══ Records shown ══
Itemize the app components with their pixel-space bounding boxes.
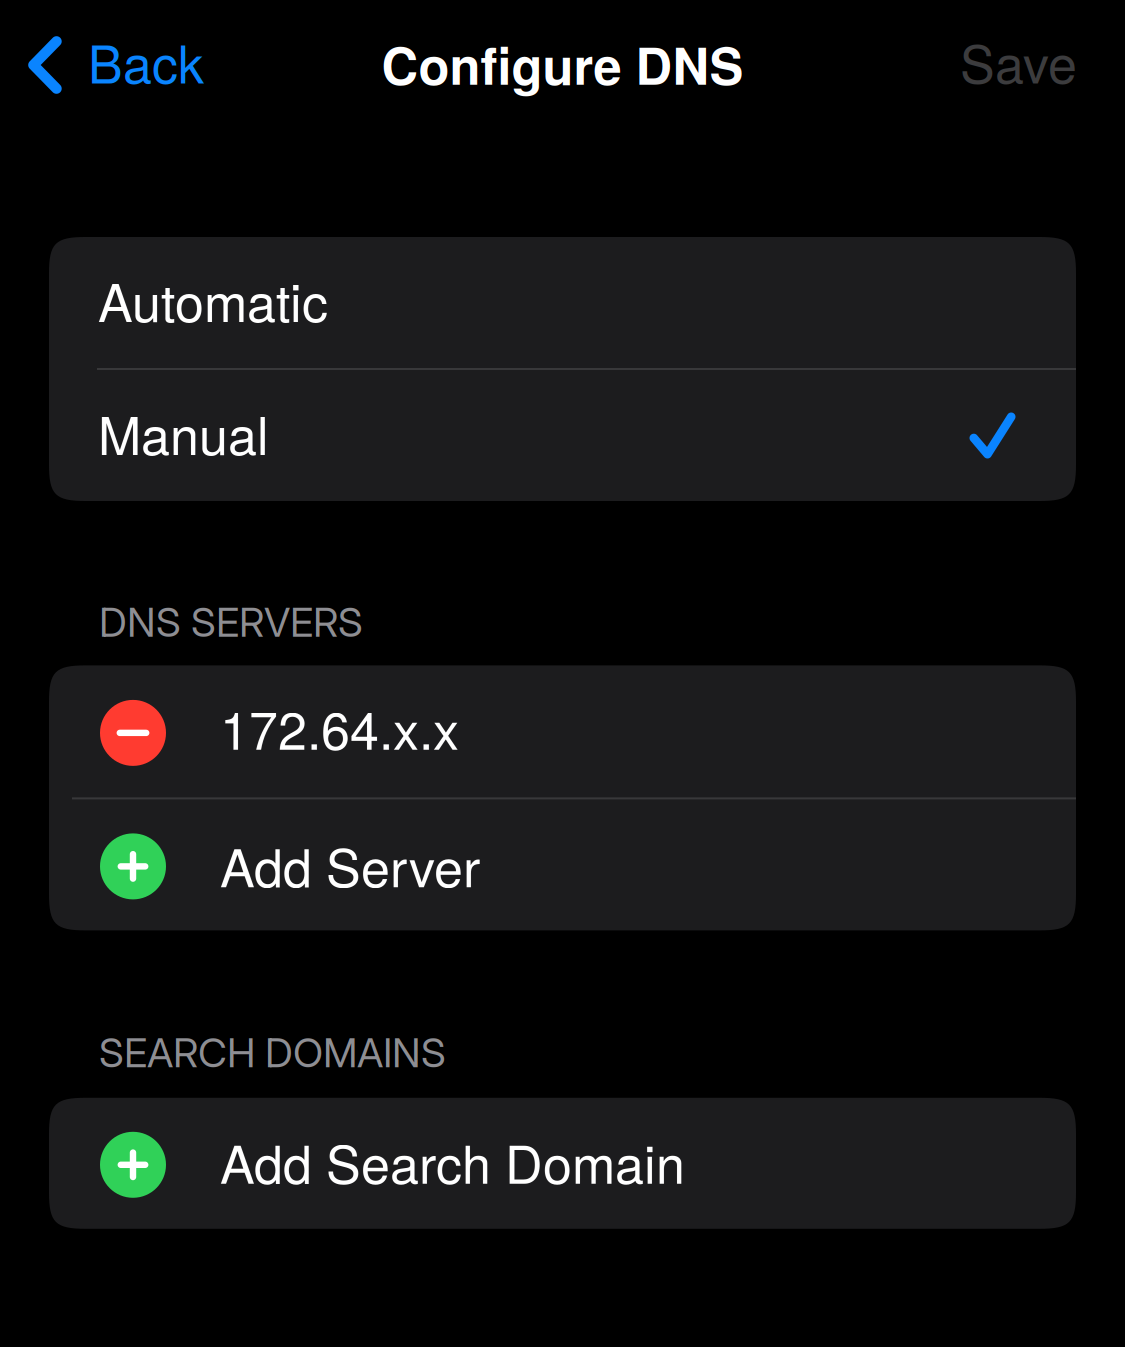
staticText: Manual: [98, 395, 269, 470]
staticText: DNS SERVERS: [99, 598, 363, 646]
button[interactable]: Automatic: [49, 237, 1076, 368]
staticText: SEARCH DOMAINS: [99, 1028, 446, 1077]
button[interactable]: Save: [930, 0, 1125, 127]
button[interactable]: Add Search Domain: [49, 1098, 1076, 1229]
button[interactable]: Manual: [49, 370, 1076, 501]
staticText: Configure DNS: [382, 28, 744, 100]
staticText: Add Search Domain: [220, 1124, 685, 1199]
staticText: Back: [88, 24, 204, 98]
staticText: 172.64.x.x: [220, 690, 459, 765]
button[interactable]: Back: [0, 0, 226, 127]
staticText: Automatic: [98, 262, 328, 337]
staticText: Save: [960, 24, 1077, 98]
button[interactable]: Add Server: [49, 799, 1076, 930]
staticText: Add Server: [220, 828, 480, 902]
button[interactable]: 172.64.x.x: [49, 665, 1076, 797]
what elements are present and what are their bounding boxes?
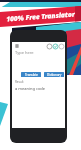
button[interactable]: Clear	[46, 43, 52, 49]
staticText: Type here	[15, 50, 34, 55]
button[interactable]: Dictionary	[44, 72, 64, 77]
button[interactable]: More	[58, 43, 64, 49]
staticText: a meaning code	[15, 86, 46, 91]
staticText: Translate	[25, 73, 38, 77]
staticText: 100% Free Translator	[6, 10, 75, 24]
staticText: Dictionary	[47, 73, 62, 77]
button[interactable]: Translate	[21, 72, 41, 77]
staticText: Result	[15, 80, 24, 84]
button[interactable]: Accept	[52, 43, 58, 49]
button[interactable]: Menu	[14, 43, 19, 48]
═══
## Task directions
Write out every line above again exactly, with the pictures left out.

## Response
Itemize the app components with their pixel-space bounding boxes.
staticText: Manual: [98, 395, 269, 470]
staticText: DNS SERVERS: [99, 598, 363, 646]
button[interactable]: Automatic: [49, 237, 1076, 368]
staticText: SEARCH DOMAINS: [99, 1028, 446, 1077]
button[interactable]: Save: [930, 0, 1125, 127]
button[interactable]: Add Search Domain: [49, 1098, 1076, 1229]
button[interactable]: Manual: [49, 370, 1076, 501]
staticText: Configure DNS: [382, 28, 744, 100]
staticText: Add Search Domain: [220, 1124, 685, 1199]
staticText: Back: [88, 24, 204, 98]
staticText: 172.64.x.x: [220, 690, 459, 765]
button[interactable]: Back: [0, 0, 226, 127]
staticText: Automatic: [98, 262, 328, 337]
staticText: Save: [960, 24, 1077, 98]
button[interactable]: Add Server: [49, 799, 1076, 930]
staticText: Add Server: [220, 828, 480, 902]
button[interactable]: 172.64.x.x: [49, 665, 1076, 797]
what elements are present and what are their bounding boxes?
button[interactable]: Clear	[46, 43, 52, 49]
staticText: Type here	[15, 50, 34, 55]
button[interactable]: Dictionary	[44, 72, 64, 77]
button[interactable]: More	[58, 43, 64, 49]
staticText: a meaning code	[15, 86, 46, 91]
staticText: Translate	[25, 73, 38, 77]
staticText: 100% Free Translator	[6, 10, 75, 24]
staticText: Dictionary	[47, 73, 62, 77]
button[interactable]: Translate	[21, 72, 41, 77]
staticText: Result	[15, 80, 24, 84]
button[interactable]: Accept	[52, 43, 58, 49]
button[interactable]: Menu	[14, 43, 19, 48]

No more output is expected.